A simplified multimodal encoder:

```python id="2pd67p"
import torch
import torch.nn as nn
import torch.nn.functional as F

class AudioVisualModel(nn.Module):
    def __init__(self, video_encoder, audio_encoder, embed_dim):
        super().__init__()

        self.video_encoder = video_encoder
        self.audio_encoder = audio_encoder

        self.video_proj = nn.Linear(512, embed_dim)
        self.audio_proj = nn.Linear(512, embed_dim)

    def forward(self, video, audio):
        video_feat = self.video_encoder(video)
        audio_feat = self.audio_encoder(audio)

        video_emb = F.normalize(
            self.video_proj(video_feat),
            dim=-1,
        )

        audio_emb = F.normalize(
            self.audio_proj(audio_feat),
            dim=-1,
        )

        return video_emb, audio_emb
```

Training:

```python id="x0w4g5"
video_emb, audio_emb = model(video, audio)

logits = video_emb @ audio_emb.T
labels = torch.arange(logits.size(0), device=logits.device)

loss = (
    F.cross_entropy(logits, labels)
    +
    F.cross_entropy(logits.T, labels)
) / 2
```

This architecture resembles modern multimodal contrastive systems.

### Applications

Audio-visual learning supports many applications.

| Application | Description |
|---|---|
| Video understanding | Action recognition and event detection |
| Speech enhancement | Using lip motion to improve speech |
| Multimodal assistants | Combined sound and vision reasoning |
| Robotics | Environmental perception |
| Autonomous driving | Audio and camera fusion |
| Healthcare | Medical audiovisual monitoring |
| Human-computer interaction | Gesture and speech integration |

Many embodied AI systems depend on multimodal sensing because real environments contain both visual and acoustic signals.

### Challenges

Audio-visual learning remains difficult.

Major challenges include:

| Challenge | Description |
|---|---|
| Temporal misalignment | Audio and video may drift |
| Noise | Background sounds and motion blur |
| Scale mismatch | Audio and video have different rates |
| Missing modalities | One modality may be absent |
| Long sequences | Video is computationally expensive |
| Dataset bias | Correlations may be spurious |

For example, a model may incorrectly associate applause with stage lighting because both often appear together.

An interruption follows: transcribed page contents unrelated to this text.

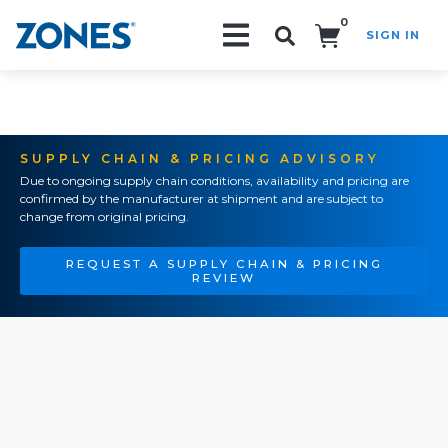
0
SIGN IN
Search!
SUPPLY CHAIN & PRICING ADVISORY
Due to ongoing supply chain conditions, availability and pricing are
confirmed by the manufacturer at shipment and are subject to
change from original pricing.
REQUEST A SUPPLY CHAIN & PRICING
REVIEW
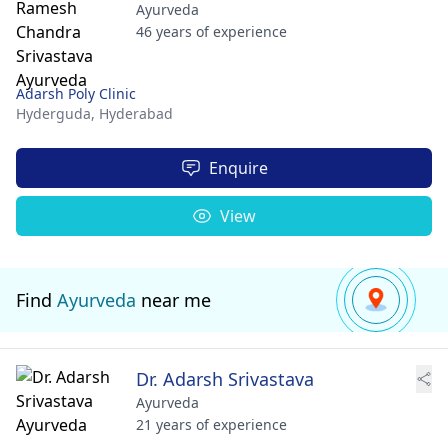
Ayurveda
46 years of experience
Adarsh Poly Clinic
Hyderguda,
Hyderabad
Enquire
View
Find
Ayurveda
near me
Dr. Adarsh Srivastava
Ayurveda
21 years of experience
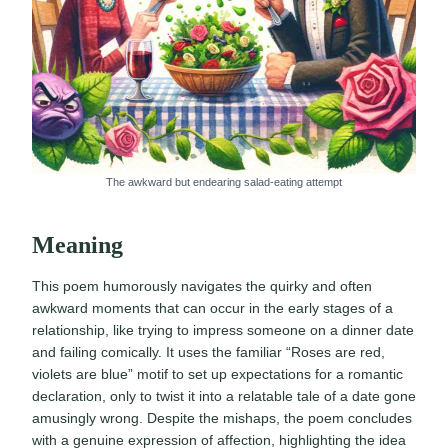
The awkward but endearing salad-eating attempt
Meaning
This poem humorously navigates the quirky and often
awkward moments that can occur in the early stages of a
relationship, like trying to impress someone on a dinner date
and failing comically. It uses the familiar “Roses are red,
violets are blue” motif to set up expectations for a romantic
declaration, only to twist it into a relatable tale of a date gone
amusingly wrong. Despite the mishaps, the poem concludes
with a genuine expression of affection, highlighting the idea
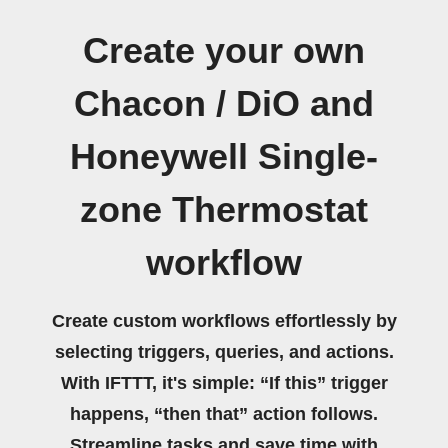
Create your own
Chacon / DiO and
Honeywell Single-
zone Thermostat
workflow
Create custom workflows effortlessly by
selecting triggers, queries, and actions.
With IFTTT, it's simple: “If this” trigger
happens, “then that” action follows.
Streamline tasks and save time with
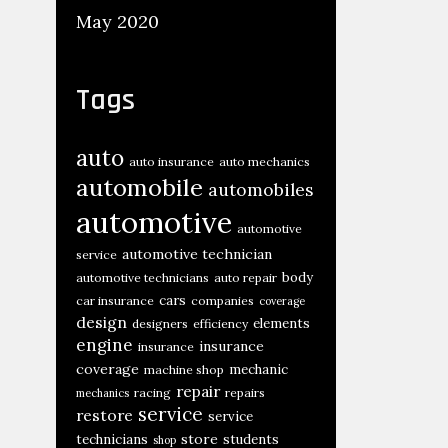
May 2020
Tags
auto
auto insurance
auto mechanics
automobile
automobiles
automotive
automotive
automotive technician
service
body
automotive technicians
auto repair
cars
car insurance
companies
coverage
design
elements
designers
efficiency
engine
insurance
insurance
coverage
mechanic
machine shop
repair
racing
repairs
mechanics
service
restore
service
store
technicians
students
shop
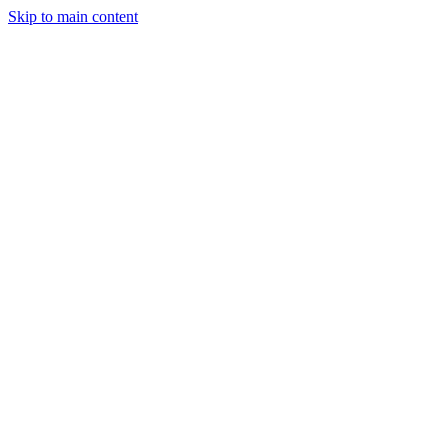
Skip to main content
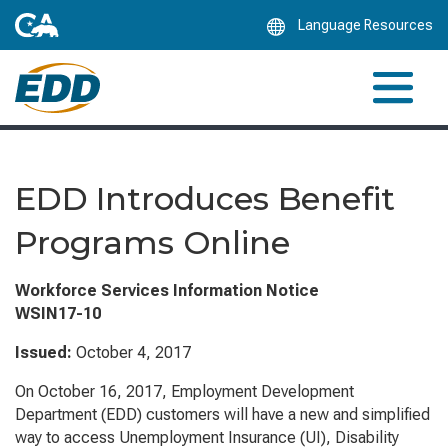
Skip
Language Resources
to
Main
Content
EDD Introduces Benefit
Programs Online
Workforce Services Information Notice
WSIN17-10
Issued:
October 4, 2017
On October 16, 2017, Employment Development
Department (EDD) customers will have a new and simplified
way to access Unemployment Insurance (UI), Disability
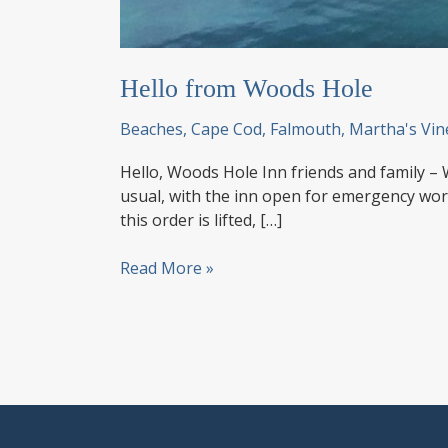
Hello from Woods Hole
Beaches
,
Cape Cod
,
Falmouth
,
Martha's Vin
Hello, Woods Hole Inn friends and family – 
usual, with the inn open for emergency wor
this order is lifted, […]
Hello
Read More »
from
Woods
Hole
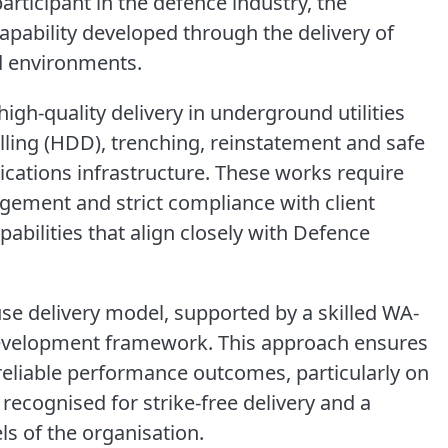
articipant in the defence industry, the
apability developed through the delivery of
ed environments.
igh-quality delivery in underground utilities
rilling (HDD), trenching, reinstatement and safe
cations infrastructure. These works require
agement and strict compliance with client
abilities that align closely with Defence
use delivery model, supported by a skilled WA-
evelopment framework. This approach ensures
reliable performance outcomes, particularly on
recognised for strike-free delivery and a
ls of the organisation.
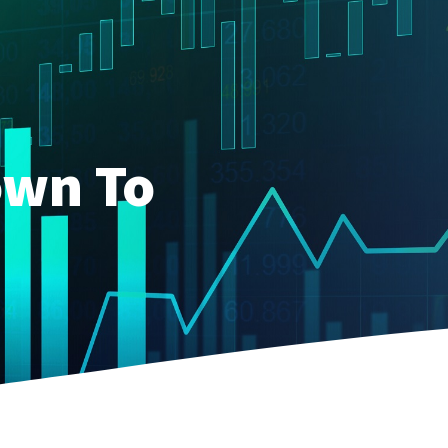
own To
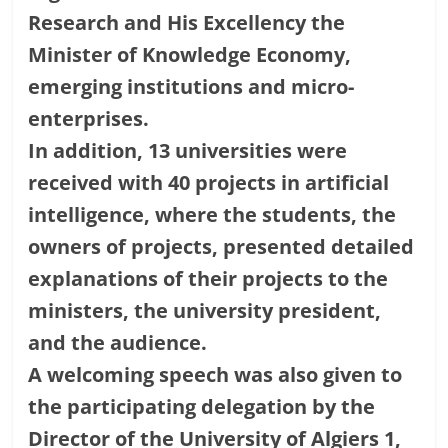
Research and His Excellency the
Minister of Knowledge Economy,
emerging institutions and micro-
enterprises.
In addition, 13 universities were
received with 40 projects in artificial
intelligence, where the students, the
owners of projects, presented detailed
explanations of their projects to the
ministers, the university president,
and the audience.
A welcoming speech was also given to
the participating delegation by the
Director of the University of Algiers 1,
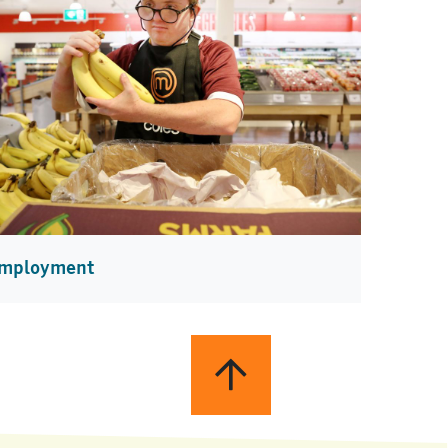
mployment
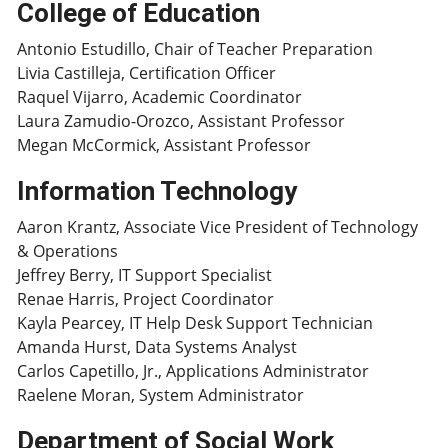
College of Education
Antonio Estudillo, Chair of Teacher Preparation
Livia Castilleja, Certification Officer
Raquel Vijarro, Academic Coordinator
Laura Zamudio-Orozco, Assistant Professor
Megan McCormick, Assistant Professor
Information Technology
Aaron Krantz, Associate Vice President of Technology
& Operations
Jeffrey Berry, IT Support Specialist
Renae Harris, Project Coordinator
Kayla Pearcey, IT Help Desk Support Technician
Amanda Hurst, Data Systems Analyst
Carlos Capetillo, Jr., Applications Administrator
Raelene Moran, System Administrator
Department of Social Work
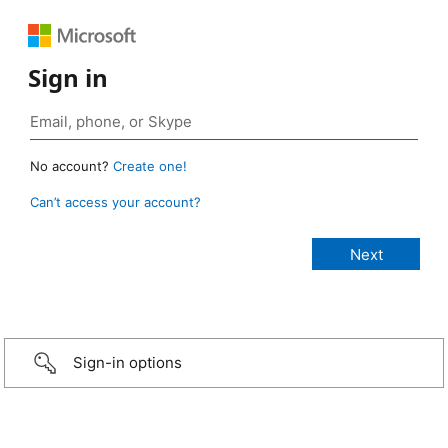
Sign in
No account?
Create one!
Can’t access your account?
Sign-in options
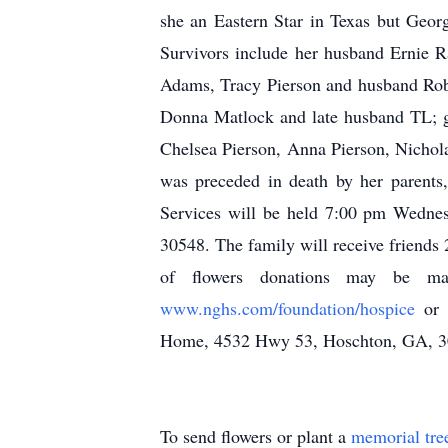
she an Eastern Star in Texas but Georg
Survivors include her husband Ernie R
Adams, Tracy Pierson and husband Robby
Donna Matlock and late husband TL; g
Chelsea Pierson, Anna Pierson, Nichola
was preceded in death by her parents
Services will be held 7:00 pm Wedne
30548. The family will receive friends 
of flowers donations may be m
www.nghs.com/foundation/hospice
or
Home, 4532 Hwy 53, Hoschton, GA, 
To send flowers or plant a
memorial tre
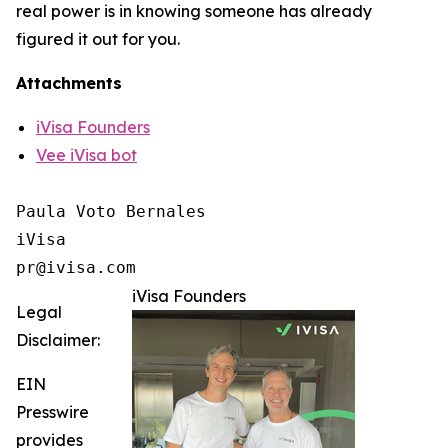
real power is in knowing someone has already
figured it out for you.
Attachments
iVisa Founders
Vee iVisa bot
Paula Voto Bernales

iVisa

pr@ivisa.com
iVisa Founders
Legal
Disclaimer:
EIN
Presswire
provides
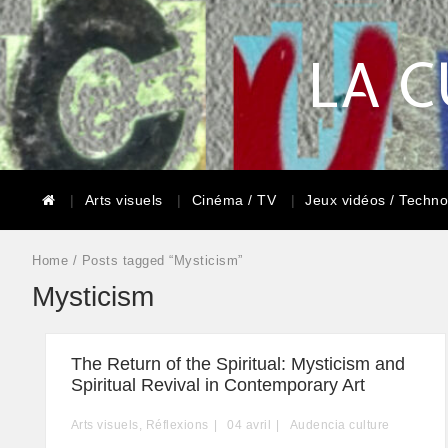
LA C
Arts visuels
Cinéma / TV
Jeux vidéos / Techno
Home
/ Posts tagged “Mysticism”
Mysticism
The Return of the Spiritual: Mysticism and
Spiritual Revival in Contemporary Art
Arts visuels
,
Réflexions
04
avril
Audencia culture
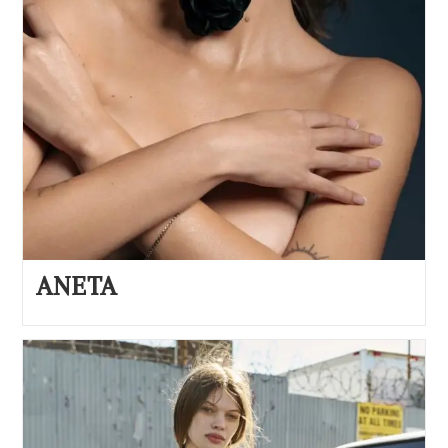
ANETA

Robust multimodal systems must learn causal structure rather than shallow correlation.

### Summary

Audio-visual learning combines sound and visual information into unified representations. The central ideas are temporal modeling, multimodal alignment, cross-attention, and contrastive learning.

Modern systems encode video and audio into token sequences, align them through embedding objectives, and fuse them using transformers. These systems support retrieval, generation, speech understanding, robotics, multimodal assistants, and embodied AI.

In PyTorch, audio-visual learning reduces to tensorized multimodal pipelines: encode each modality, align embeddings, fuse representations, and optimize contrastive or generative objectives across time.